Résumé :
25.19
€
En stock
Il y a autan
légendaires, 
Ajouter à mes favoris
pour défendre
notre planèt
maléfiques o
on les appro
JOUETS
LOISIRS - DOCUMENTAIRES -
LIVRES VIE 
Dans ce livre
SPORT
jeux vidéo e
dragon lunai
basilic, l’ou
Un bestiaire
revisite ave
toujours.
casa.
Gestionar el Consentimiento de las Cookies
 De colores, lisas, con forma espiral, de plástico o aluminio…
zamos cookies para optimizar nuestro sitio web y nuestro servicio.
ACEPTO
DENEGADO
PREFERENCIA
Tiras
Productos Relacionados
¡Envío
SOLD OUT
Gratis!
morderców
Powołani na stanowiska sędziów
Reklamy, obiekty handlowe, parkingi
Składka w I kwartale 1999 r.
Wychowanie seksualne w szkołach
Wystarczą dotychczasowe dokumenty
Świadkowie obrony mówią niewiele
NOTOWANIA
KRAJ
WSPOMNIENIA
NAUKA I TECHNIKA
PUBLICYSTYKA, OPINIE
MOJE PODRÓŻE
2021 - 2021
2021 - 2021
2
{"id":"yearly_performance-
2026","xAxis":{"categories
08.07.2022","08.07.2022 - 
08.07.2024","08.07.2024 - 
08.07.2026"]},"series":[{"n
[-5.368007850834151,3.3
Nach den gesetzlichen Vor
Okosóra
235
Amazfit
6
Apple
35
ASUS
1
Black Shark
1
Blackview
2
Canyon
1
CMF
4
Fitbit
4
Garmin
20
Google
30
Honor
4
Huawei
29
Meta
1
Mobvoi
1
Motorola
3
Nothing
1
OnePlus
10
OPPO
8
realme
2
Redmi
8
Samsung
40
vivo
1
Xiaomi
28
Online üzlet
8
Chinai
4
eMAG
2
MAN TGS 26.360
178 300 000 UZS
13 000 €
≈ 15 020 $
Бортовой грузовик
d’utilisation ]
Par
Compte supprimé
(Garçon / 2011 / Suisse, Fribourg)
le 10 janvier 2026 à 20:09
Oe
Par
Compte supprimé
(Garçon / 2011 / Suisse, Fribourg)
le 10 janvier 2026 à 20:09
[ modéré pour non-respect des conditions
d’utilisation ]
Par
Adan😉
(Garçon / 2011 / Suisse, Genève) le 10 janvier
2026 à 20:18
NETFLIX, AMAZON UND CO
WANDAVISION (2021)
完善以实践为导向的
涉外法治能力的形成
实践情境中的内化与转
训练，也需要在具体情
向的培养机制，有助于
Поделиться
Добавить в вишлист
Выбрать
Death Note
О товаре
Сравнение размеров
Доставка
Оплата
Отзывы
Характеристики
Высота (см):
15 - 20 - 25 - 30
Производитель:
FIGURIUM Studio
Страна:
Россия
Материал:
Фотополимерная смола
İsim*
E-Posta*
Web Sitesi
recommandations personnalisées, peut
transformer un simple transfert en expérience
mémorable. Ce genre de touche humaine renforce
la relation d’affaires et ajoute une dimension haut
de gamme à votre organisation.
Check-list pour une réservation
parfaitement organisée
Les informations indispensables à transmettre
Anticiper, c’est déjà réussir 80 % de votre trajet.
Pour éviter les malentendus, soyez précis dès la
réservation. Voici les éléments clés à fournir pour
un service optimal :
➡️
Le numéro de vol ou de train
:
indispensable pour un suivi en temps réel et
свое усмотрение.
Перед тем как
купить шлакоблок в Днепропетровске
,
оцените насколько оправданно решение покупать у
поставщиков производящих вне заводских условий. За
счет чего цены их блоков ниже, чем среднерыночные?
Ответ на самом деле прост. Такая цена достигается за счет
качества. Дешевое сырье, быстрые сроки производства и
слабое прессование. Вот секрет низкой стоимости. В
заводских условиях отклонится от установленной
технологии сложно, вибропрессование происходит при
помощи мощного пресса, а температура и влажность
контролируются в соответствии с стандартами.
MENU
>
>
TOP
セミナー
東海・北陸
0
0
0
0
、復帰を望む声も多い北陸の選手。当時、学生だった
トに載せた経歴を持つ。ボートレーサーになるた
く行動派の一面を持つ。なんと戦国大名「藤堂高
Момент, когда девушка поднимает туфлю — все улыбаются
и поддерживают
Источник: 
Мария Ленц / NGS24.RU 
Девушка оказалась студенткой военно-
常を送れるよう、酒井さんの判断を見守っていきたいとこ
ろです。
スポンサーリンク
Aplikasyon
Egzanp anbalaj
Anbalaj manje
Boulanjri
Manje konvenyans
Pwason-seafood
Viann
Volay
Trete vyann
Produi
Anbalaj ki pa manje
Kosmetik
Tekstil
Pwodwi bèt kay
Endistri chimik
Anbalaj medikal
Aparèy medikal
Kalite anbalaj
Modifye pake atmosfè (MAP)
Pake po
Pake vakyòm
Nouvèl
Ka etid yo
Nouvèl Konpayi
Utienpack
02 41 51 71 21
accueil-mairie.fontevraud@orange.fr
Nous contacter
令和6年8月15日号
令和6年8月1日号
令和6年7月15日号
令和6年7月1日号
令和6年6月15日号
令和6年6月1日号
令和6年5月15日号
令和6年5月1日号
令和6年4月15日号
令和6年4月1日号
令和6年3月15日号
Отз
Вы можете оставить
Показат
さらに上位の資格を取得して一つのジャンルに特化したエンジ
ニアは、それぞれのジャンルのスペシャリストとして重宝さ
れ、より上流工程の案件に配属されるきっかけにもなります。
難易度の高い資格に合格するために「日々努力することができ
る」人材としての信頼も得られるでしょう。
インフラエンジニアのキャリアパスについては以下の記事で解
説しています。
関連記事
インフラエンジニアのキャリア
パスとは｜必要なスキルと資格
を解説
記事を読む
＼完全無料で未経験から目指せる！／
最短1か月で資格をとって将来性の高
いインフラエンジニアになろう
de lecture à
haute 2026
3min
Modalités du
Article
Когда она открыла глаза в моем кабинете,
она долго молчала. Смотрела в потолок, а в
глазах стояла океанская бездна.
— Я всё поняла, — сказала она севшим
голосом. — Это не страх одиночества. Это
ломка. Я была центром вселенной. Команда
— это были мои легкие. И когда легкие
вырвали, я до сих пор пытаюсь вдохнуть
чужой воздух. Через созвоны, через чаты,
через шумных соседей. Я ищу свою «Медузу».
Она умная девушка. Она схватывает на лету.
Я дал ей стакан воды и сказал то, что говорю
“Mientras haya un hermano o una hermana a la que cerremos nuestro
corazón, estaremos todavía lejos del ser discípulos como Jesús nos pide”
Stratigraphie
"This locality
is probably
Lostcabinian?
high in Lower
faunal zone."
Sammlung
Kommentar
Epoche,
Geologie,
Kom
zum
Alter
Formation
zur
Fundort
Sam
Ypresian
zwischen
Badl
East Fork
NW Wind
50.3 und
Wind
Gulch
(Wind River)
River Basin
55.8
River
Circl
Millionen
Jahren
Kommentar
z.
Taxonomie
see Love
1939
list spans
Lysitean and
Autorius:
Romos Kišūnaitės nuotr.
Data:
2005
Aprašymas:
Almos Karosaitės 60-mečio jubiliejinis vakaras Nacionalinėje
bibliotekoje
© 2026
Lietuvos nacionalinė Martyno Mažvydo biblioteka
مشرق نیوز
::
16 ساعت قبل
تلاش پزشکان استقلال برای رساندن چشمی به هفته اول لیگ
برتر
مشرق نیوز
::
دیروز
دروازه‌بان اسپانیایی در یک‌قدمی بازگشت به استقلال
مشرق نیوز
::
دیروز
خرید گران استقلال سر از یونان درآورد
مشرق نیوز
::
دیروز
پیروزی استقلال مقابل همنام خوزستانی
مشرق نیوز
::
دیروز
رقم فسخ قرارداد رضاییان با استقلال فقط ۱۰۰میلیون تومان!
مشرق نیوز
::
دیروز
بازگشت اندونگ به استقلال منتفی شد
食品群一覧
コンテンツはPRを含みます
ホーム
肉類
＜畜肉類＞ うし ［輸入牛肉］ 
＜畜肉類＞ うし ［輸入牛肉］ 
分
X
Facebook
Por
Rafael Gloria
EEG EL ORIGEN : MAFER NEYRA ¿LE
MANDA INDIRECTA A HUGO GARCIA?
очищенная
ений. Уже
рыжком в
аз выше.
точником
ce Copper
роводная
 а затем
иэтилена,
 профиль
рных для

-- -- --

▶ **TASK ITEM**:
Copy out the lines of the data where the word "заводских" can be found.

▶ **RESULT FOR THIS EXERCISE**:
поставщиков производящих вне заводских условий. За
заводских условиях отклонится от установленной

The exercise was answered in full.